There are several factors that dictate what compositions of detergent should be used, including the material to be cleaned, the apparatus to be used, and tolerance for and type of dirt. For instance, all of the following are used to clean glass. The sheer range of different detergents that can be used demonstrates the importance of context in the selection of an appropriate glass-cleaning agent:

  • a chromic acid solution—to get glass very clean for certain precision-demanding purposes, namely in analytical chemistry
  • a high-foaming mixture of surfactants with low skin irritation—for hand-washing of drink glasses in a sink or dishpan
  • other surfactant-based compositions—for washing windows with a squeegee, followed by rinsing
  • any of various non-foaming compositions—for glasses in a dishwashing machine
  • an ammonia-containing solution—for cleaning windows with no additional dilution and no rinsing
  • ethanol or methanol in Windshield washer fluid—used for a vehicle in motion, with no additional dilution.


Sometimes the word detergent is used to be distinguished from soap. For a while during the infancy of other surfactants as commercial detergent products, the term syndet, short for synthetic detergent was promoted to indicate the distinction, but never caught on very well, and is incorrect because of the production of soap via saponification of glycerides. The term soapless soap also saw a brief vogue. There is no accurate term for detergents not made of soap other than soapless detergent or non-soap detergent.

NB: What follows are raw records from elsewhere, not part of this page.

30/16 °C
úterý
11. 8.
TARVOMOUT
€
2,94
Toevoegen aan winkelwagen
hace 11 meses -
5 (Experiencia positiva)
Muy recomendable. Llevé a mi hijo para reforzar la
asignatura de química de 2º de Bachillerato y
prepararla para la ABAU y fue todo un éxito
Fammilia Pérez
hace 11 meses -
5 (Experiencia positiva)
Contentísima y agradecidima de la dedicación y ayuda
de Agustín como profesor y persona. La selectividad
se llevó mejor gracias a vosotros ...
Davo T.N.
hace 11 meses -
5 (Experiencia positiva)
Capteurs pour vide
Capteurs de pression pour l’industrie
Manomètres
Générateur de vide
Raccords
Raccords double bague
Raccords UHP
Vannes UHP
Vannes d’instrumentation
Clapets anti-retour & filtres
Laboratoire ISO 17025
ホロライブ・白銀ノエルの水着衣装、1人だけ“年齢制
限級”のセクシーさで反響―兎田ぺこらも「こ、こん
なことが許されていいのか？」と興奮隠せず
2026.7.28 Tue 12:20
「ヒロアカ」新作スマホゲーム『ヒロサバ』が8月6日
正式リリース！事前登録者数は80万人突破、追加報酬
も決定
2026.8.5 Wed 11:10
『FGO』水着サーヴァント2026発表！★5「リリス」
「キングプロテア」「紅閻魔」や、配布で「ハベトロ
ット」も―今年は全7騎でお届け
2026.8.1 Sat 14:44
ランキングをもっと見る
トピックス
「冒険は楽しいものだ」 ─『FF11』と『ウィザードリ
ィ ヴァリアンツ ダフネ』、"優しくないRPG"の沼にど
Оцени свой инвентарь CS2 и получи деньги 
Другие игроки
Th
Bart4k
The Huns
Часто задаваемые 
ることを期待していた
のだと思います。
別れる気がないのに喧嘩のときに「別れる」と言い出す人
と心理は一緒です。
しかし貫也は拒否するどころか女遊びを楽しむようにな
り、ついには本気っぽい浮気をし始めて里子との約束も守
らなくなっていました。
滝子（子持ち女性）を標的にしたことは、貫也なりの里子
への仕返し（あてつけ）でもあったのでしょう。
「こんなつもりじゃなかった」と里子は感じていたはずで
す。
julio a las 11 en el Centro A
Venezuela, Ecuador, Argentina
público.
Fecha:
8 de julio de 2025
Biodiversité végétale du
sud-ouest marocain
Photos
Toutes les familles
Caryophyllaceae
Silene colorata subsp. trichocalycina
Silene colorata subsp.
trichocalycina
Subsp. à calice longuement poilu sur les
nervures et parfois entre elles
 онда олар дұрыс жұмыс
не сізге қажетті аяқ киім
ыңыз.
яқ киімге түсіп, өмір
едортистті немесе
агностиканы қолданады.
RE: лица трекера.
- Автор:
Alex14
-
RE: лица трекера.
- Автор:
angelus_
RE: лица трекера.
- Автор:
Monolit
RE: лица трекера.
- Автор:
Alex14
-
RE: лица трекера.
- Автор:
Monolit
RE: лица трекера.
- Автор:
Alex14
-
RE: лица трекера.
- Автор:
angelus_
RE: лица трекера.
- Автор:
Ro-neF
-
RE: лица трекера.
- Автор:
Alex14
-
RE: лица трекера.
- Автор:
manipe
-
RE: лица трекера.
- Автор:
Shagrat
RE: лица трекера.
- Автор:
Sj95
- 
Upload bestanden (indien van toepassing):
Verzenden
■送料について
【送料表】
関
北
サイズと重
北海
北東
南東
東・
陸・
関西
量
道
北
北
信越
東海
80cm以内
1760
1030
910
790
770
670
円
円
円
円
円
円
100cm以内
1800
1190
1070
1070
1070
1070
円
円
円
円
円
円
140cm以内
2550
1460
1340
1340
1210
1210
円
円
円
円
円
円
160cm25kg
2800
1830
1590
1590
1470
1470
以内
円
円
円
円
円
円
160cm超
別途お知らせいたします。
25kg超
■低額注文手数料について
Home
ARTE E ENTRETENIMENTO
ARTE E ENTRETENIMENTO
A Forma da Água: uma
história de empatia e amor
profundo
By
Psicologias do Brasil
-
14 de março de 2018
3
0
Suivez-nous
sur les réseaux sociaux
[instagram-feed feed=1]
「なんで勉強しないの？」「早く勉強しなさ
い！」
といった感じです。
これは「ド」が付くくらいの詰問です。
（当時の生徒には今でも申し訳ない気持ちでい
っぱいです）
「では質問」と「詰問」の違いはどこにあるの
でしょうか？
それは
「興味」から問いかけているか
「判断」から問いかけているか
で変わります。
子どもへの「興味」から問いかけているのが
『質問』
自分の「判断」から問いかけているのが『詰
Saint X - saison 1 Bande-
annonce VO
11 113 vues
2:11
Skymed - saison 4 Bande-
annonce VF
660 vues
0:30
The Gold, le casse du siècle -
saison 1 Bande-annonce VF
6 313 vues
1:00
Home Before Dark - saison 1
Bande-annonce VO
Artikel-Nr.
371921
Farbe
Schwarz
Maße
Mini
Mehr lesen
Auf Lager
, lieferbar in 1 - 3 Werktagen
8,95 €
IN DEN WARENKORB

Also, the term detergent is sometimes used for surfactants in general, even when they are not used for cleaning. As can be seen above, this too is terminology that should be avoided as long as the term surfactant itself is available.

It can be noted that plain water, if used for cleaning, is a detergent. Probably the most widely-used detergents other than water are soaps or mixtures composed chiefly of soaps. However, not all soaps have significant detergency. Often the word "soap" is used to indicate any detergent, especially those that have characteristics similar to those of soap.